I almost can’t believe what I’m hearing. “Jesus,” I say, “are you joking? Who?”

“He’s taken Cooper Riley’s mother.”

chapter forty-six

The bandaging is tight but it makes the wound feel much better and Adrian is thankful for her help. He did to Mrs. Riley what he did to her son, and she rode in the trunk of the car in the same style too. Cooper would want him to have treated her worse than that, but of course he’ll never admit to it. He didn’t need to use the Taser though. He only needed to point the gun at her and hold the rag over her face, and it was enough. Cooper’s mum had to be a hundred years old and was never going to put up much of a struggle, and she didn’t, not when he told her he was taking her to see her son.

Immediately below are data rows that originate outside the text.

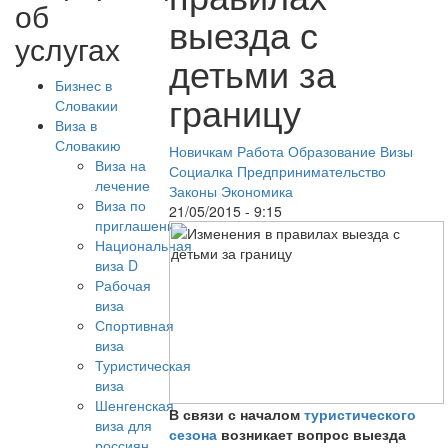
об
выезда с
услугах
детьми за
Бизнес в
границу
Словакии
Виза в
Словакию
Новичкам
Работа
Образование
Визы
Виза на
Социалка
Предпринимательство
лечение
Законы
Экономика
Виза по
21/05/2015 - 9:15
приглашению
Национальная
виза D
Рабочая
виза
Спортивная
виза
Туристическая
виза
Шенгенская
В связи с началом
туристического
виза для
сезона
возникает вопрос выезда
россиян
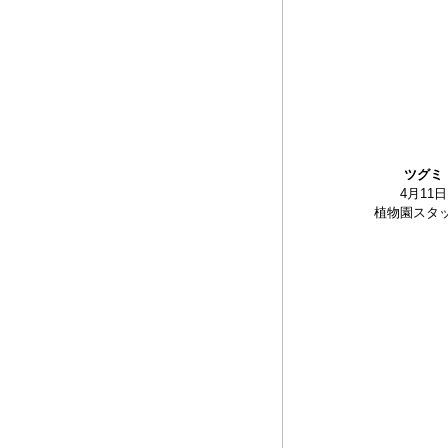
ツグミ
4月11日
植物園スタ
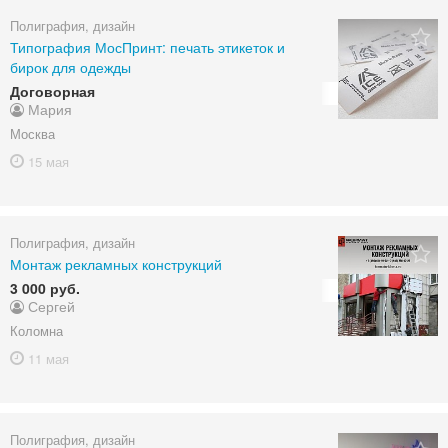
Полиграфия, дизайн
Типография МосПринт: печать этикеток и
бирок для одежды
Договорная
Мария
Москва
15 мая
Полиграфия, дизайн
Монтаж рекламных конструкций
3 000 руб.
Сергей
Коломна
11 мая
Полиграфия, дизайн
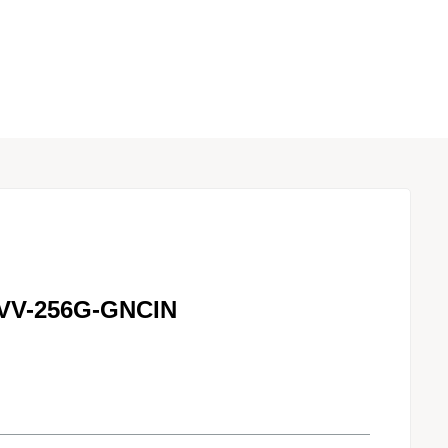
XVV-256G-GNCIN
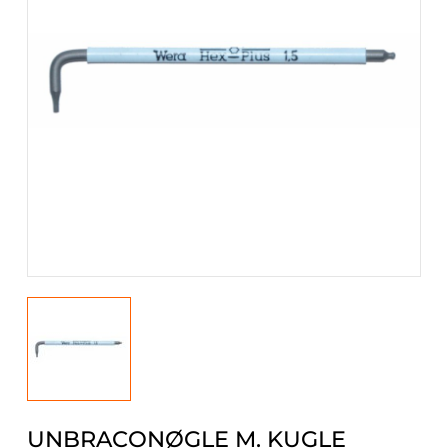
UNBRACONØGLE M. KUGLE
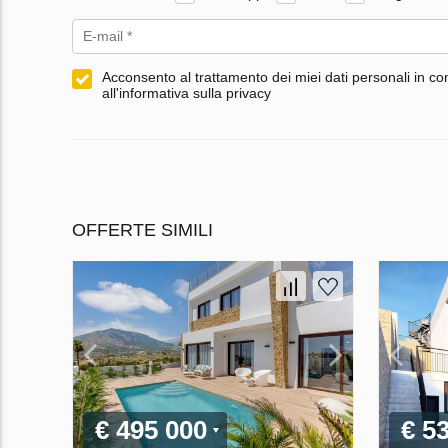
Acconsento al trattamento dei miei dati personali in co
all'informativa sulla privacy
OFFERTE SIMILI
€ 495 000
€ 5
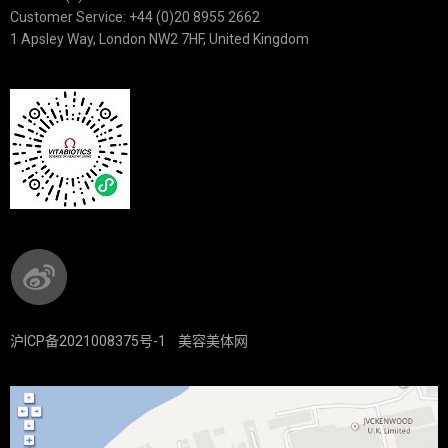
Customer Service: +44 (0)20 8955 2662
1 Apsley Way, London NW2 7HF, United Kingdom
沪ICP备2021008375号-1
美容美体网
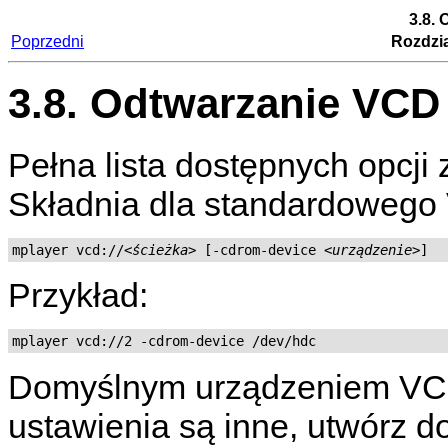
3.8.
Poprzedni
Rozdzia
3.8. Odtwarzanie VCD
Pełna lista dostępnych opcji 
Składnia dla standardowego 
mplayer vcd://
<ścieżka>
 [-cdrom-device 
<urządzenie>
]
Przykład:
mplayer vcd://2 -cdrom-device /dev/hdc
Domyślnym urządzeniem VC
ustawienia są inne, utwórz d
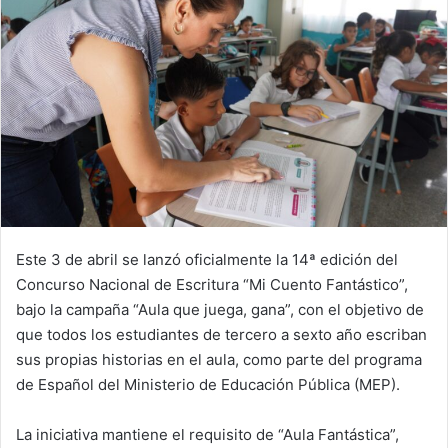
Este 3 de abril se lanzó oficialmente la 14ª edición del
Concurso Nacional de Escritura “Mi Cuento Fantástico”,
bajo la campaña “Aula que juega, gana”, con el objetivo de
que todos los estudiantes de tercero a sexto año escriban
sus propias historias en el aula, como parte del programa
de Español del Ministerio de Educación Pública (MEP).
La iniciativa mantiene el requisito de “Aula Fantástica”,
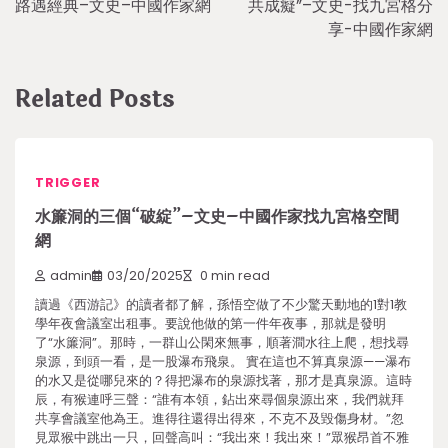
路遇經典–文史–中國作家網
共成癡”–文史-找九宮格分
享-中國作家網
Related Posts
TRIGGER
水簾洞的三個“破綻”–文史–中國作家找九宮格空間
網
admin
03/20/2025
0 min read
讀過《西游記》的讀者都了解，孫悟空做了不少驚天動地的1對1教
學年夜會議室出租事。要說他做的第一件年夜事，那就是發明
了“水簾洞”。那時，一群山公閑來無事，順著澗水往上爬，想找尋
泉源，到頭一看，是一股瀑布飛泉。 實在這也不算真泉源——瀑布
的水又是從哪兒來的？得把瀑布的泉源找著，那才是真泉源。這時
辰，有猴連呼三聲：“誰有本領，鉆出來尋個泉源出來，我們就拜
共享會議室他為王。進得往還得出得來，不克不及毀傷身材。”忽
見眾猴中跳出一只，回聲高叫：“我出來！我出來！”眾猴昂首不雅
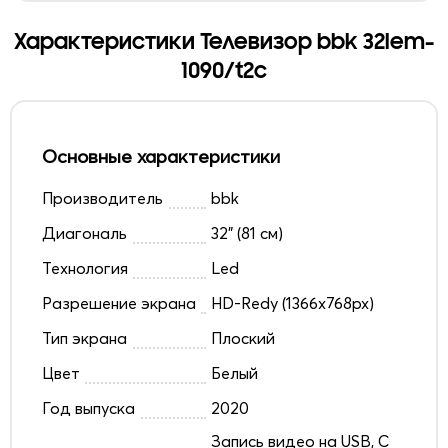
Характеристики Телевизор bbk 32lem-
1090/t2c
Основные характеристики
Производитель
bbk
Диагональ
32" (81 см)
Технология
Led
Разрешение экрана
HD-Redy (1366x768px)
Тип экрана
Плоский
Цвет
Белый
Год выпуска
2020
Запись видео на USB, С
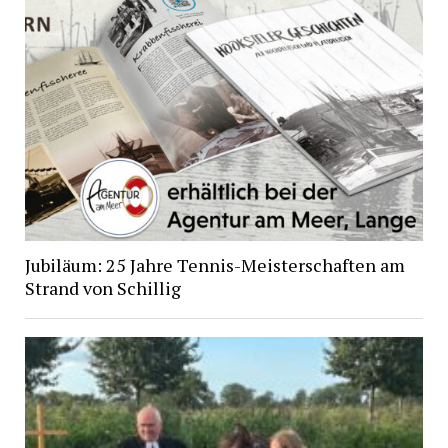
Jubiläum: 25 Jahre Tennis-Meisterschaften am
Strand von Schillig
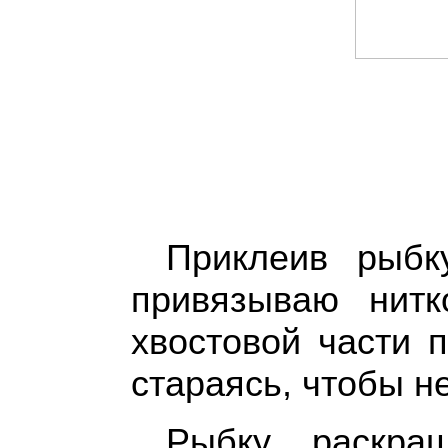
Приклеив рыбк
привязываю нит
хвостовой части 
стараясь, чтобы н
Рыбку раскра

He should have thought of her immediately, especially after his conversation with Cooper that morning. But instead he sat parked on the side of the road for twenty minutes before her name tumbled into his head. This time, as he had predicted, there were no cars outside her house when he got there. He parked in the driveway and he planned what he would say, but at the door those same words tangled in his mouth and he said nothing that made any sense. So instead he cried and he pointed the gun at her and told her he would kill her if she didn’t help. When they were done, he found some clothes in the back of a wardrobe before putting her into the trunk of the car alongside the other girl.

By now the police will have unearthed some of the bodies at the Grove. He doesn’t know how many are there. Grover Hills ran for over fifty years before he got there, and he imagines records of patients back then would have become as lost or as buried as some of the patients. Could be there were other orderlies, other “Twins” who tormented other patients and put them in the dirt. There might be a hundred graves out there. He never saw any ghosts but he’s never believed in them, and he suspects the two things are related, that you can only see what you believe. He must remember to ask Cooper about that. If there are ghosts, is it possible the ghosts of the Twins are haunting the ghosts of those they killed out there, their souls tormenting other souls? Ever since that first visit down to the Scream Room, the Twins have been haunting him; in fact, it’s only been since he killed them that they’ve finally left him in peace. They took him down to that basement eighty-seven times over the twenty years he was there. He doesn’t know how many times a year that is. Sometimes it was once a month. Other times twice a year. One year they only took him down there on his birthday. Eighty-seven times. He doesn’t like that it ended on an odd number. It was the irregularity of it all that frightened him the most. You just never knew. Any minute they could come and take you.